--- The data Enclosed Below ---

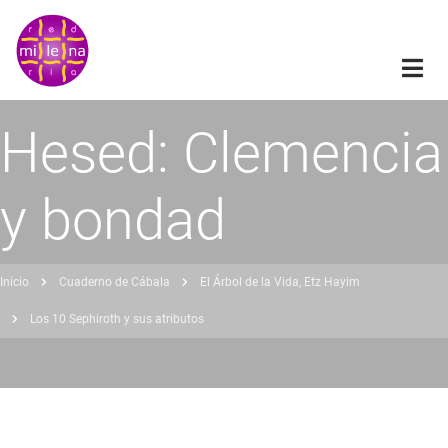
Pasar
al
contenido
principal
Hesed: Clemencia
y bondad
Inicio
Cuaderno de Cábala
El Árbol de la Vida, Etz Hayim
obrescribir
Los 10 Sephiroth y sus atributos
nlaces
de
ayuda
a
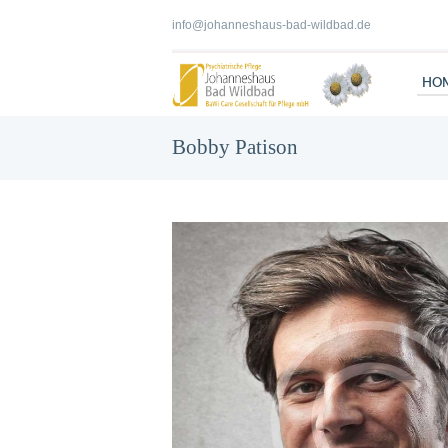
info@johanneshaus-bad-wildbad.de
HO
Bobby Patison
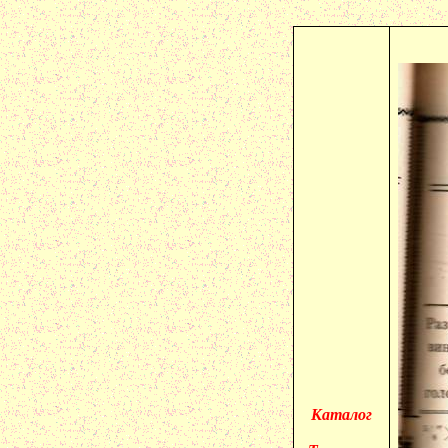
Каталог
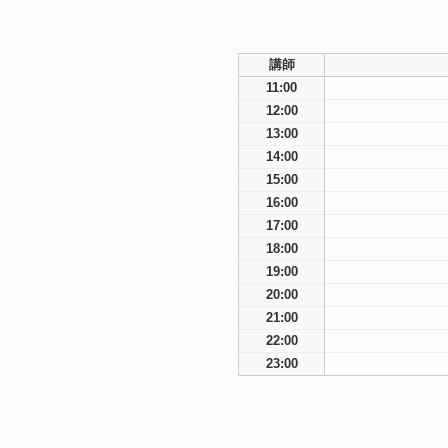
講師
11:00
12:00
13:00
14:00
15:00
16:00
17:00
18:00
19:00
20:00
21:00
22:00
23:00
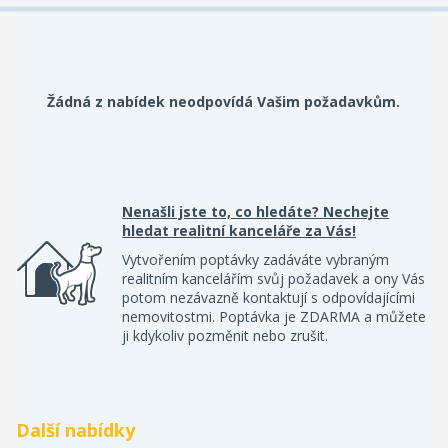
Žádná z nabídek neodpovídá Vašim požadavkům.
Nenašli jste to, co hledáte? Nechejte
hledat realitní kanceláře za Vás!
Vytvořením poptávky zadáváte vybraným
realitním kancelářím svůj požadavek a ony Vás
potom nezávazně kontaktují s odpovídajícími
nemovitostmi. Poptávka je ZDARMA a můžete
ji kdykoliv pozměnit nebo zrušit.
Další nabídky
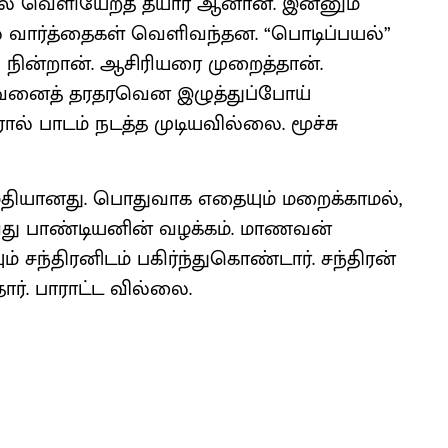
் வெளியேறத் தயார் ஆனான். இன்னும்
வார்த்தைகள் வெளிவந்தன. “பொடிப்பயல்”
நின்றான். ஆசிரியரை முறைத்தான்.
ணவனைத் தரதரவென இழுத்துப்போய்
் பாடம் நடத்த முடியவில்லை. மூச்சு
மைதியானது. பொதுவாக எதையும் மறைக்காமல்,
்வது பாண்டியனின் வழக்கம். மாணவன்
சந்திரனிடம் பகிர்ந்துகொண்டார். சந்திரன்
ர். பாராட்ட வில்லை.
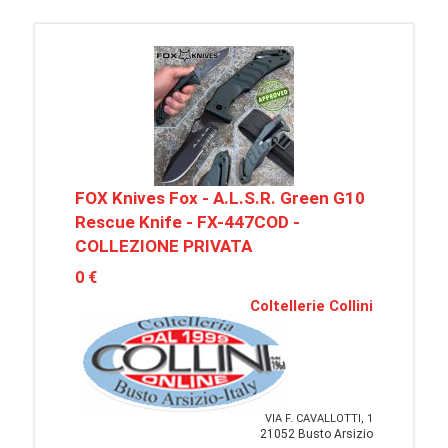
FOX Knives Fox - A.L.S.R. Green G10
Rescue Knife - FX-447COD -
COLLEZIONE PRIVATA
0 €
Coltellerie Collini
VIA F. CAVALLOTTI, 1
21052 Busto Arsizio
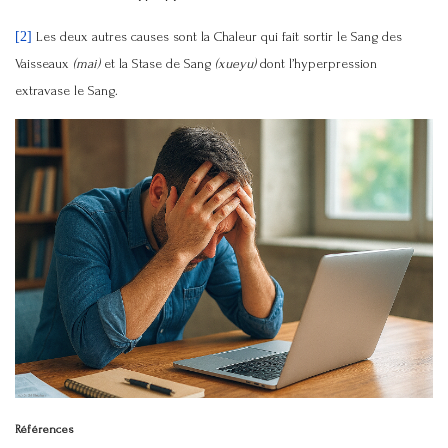
[2]
Les deux autres causes sont la Chaleur qui fait sortir le Sang des
Vaisseaux
(mai)
et la Stase de Sang
(xueyu)
dont l’hyperpression
extravase le Sang.
Références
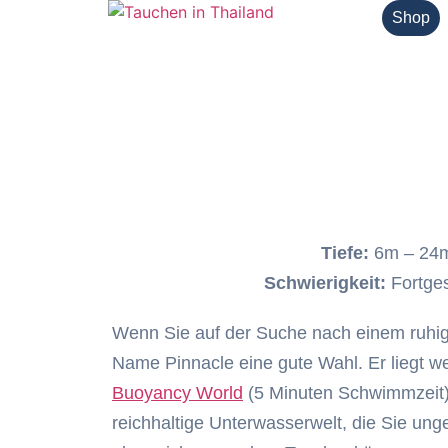
Shop
Tiefe:
6m – 24
Schwierigkeit:
Fortges
Wenn Sie auf der Suche nach einem ruhige
Name Pinnacle eine gute Wahl. Er liegt w
Buoyancy World
(5 Minuten Schwimmzeit) 
reichhaltige Unterwasserwelt, die Sie un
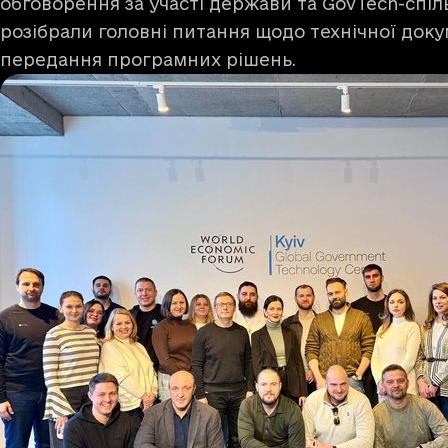
обговорення за участі держави та GovTech-спіл
розібрали головні питання щодо технічної доку
передання програмних рішень.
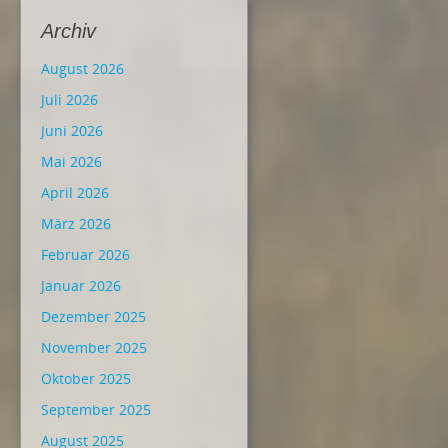
Archiv
August 2026
Juli 2026
Juni 2026
Mai 2026
April 2026
März 2026
Februar 2026
Januar 2026
Dezember 2025
November 2025
Oktober 2025
September 2025
August 2025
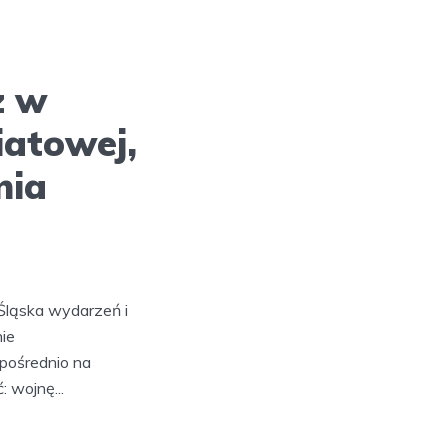
z w
iatowej,
nia
Śląska wydarzeń i
ie
pośrednio na
 wojnę...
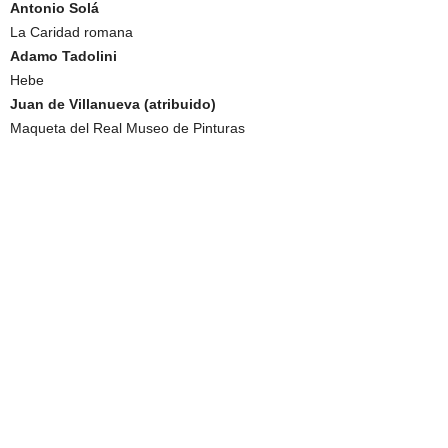
Antonio Solá
La Caridad romana
Adamo Tadolini
Hebe
Juan de Villanueva (atribuido)
Maqueta del Real Museo de Pinturas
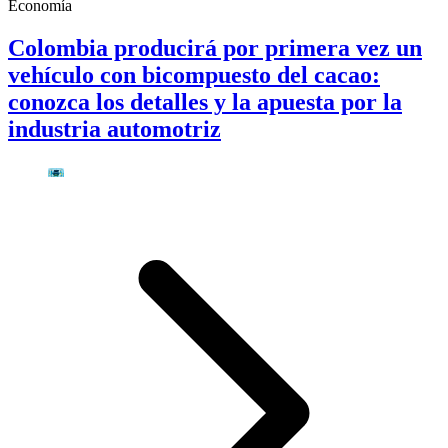
Economía
Colombia producirá por primera vez un
vehículo con bicompuesto del cacao:
conozca los detalles y la apuesta por la
industria automotriz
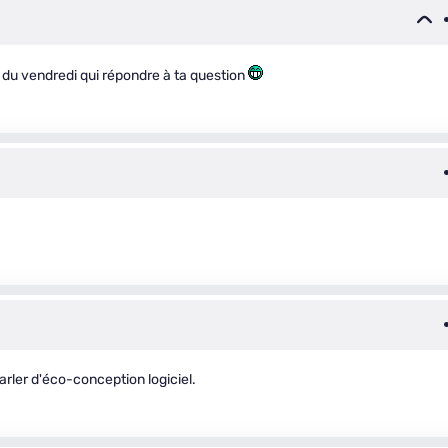
du vendredi qui répondre à ta question
rler d'éco-conception logiciel.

--- End of Enclosed The data ---

• [Work instructions]
Line by line, write out the data above exactly, without the pictures.

• [Answer to the exercise]
Pasar
al
contenido
principal
Hesed: Clemencia
y bondad
Inicio
Cuaderno de Cábala
El Árbol de la Vida, Etz Hayim
obrescribir
Los 10 Sephiroth y sus atributos
nlaces
de
ayuda
a
info@johanneshaus-bad-wildbad.de
HO
Bobby Patison
Каталог
講師
11:00
12:00
13:00
14:00
15:00
16:00
17:00
18:00
19:00
20:00
21:00
22:00
23:00
Žádná z nabídek neodpovídá Vašim požadavkům.
Nenašli jste to, co hledáte? Nechejte
hledat realitní kanceláře za Vás!
Vytvořením poptávky zadáváte vybraným
realitním kancelářím svůj požadavek a ony Vás
potom nezávazně kontaktují s odpovídajícími
nemovitostmi. Poptávka je ZDARMA a můžete
ji kdykoliv pozměnit nebo zrušit.
Další nabídky
் வெளியேறத் தயார் ஆனான். இன்னும்
வார்த்தைகள் வெளிவந்தன. “பொடிப்பயல்”
நின்றான். ஆசிரியரை முறைத்தான்.
ணவனைத் தரதரவென இழுத்துப்போய்
் பாடம் நடத்த முடியவில்லை. மூச்சு
மைதியானது. பொதுவாக எதையும் மறைக்காமல்,
்வது பாண்டியனின் வழக்கம். மாணவன்
சந்திரனிடம் பகிர்ந்துகொண்டார். சந்திரன்
ர். பாராட்ட வில்லை.
FOX Knives Fox - A.L.S.R. Green G10
Rescue Knife - FX-447COD -
COLLEZIONE PRIVATA
0 €
Coltellerie Collini
VIA F. CAVALLOTTI, 1
21052 Busto Arsizio
[2]
Les deux autres causes sont la Chaleur qui fait sortir le Sang des
Vaisseaux
(mai)
et la Stase de Sang
(xueyu)
dont l’hyperpression
extravase le Sang.
Références
Shop
Tiefe:
6m – 24
Schwierigkeit:
Fortges
Wenn Sie auf der Suche nach einem ruhige
Name Pinnacle eine gute Wahl. Er liegt w
Buoyancy World
(5 Minuten Schwimmzeit) 
reichhaltige Unterwasserwelt, die Sie un
обговорення за участі держави та GovTech-спіл
розібрали головні питання щодо технічної доку
передання програмних рішень.
Archiv
August 2026
Juli 2026
Juni 2026
Mai 2026
April 2026
März 2026
Februar 2026
Januar 2026
Dezember 2025
November 2025
Oktober 2025
September 2025
August 2025
z w
iatowej,
nia
Śląska wydarzeń i
ie
pośrednio na
 wojnę...
Antonio Solá
La Caridad romana
Adamo Tadolini
Hebe
Juan de Villanueva (atribuido)
Maqueta del Real Museo de Pinturas
Economía
Colombia producirá por primera vez un
vehículo con bicompuesto del cacao:
conozca los detalles y la apuesta por la
industria automotriz
du vendredi qui répondre à ta question
rler d'éco-conception logiciel.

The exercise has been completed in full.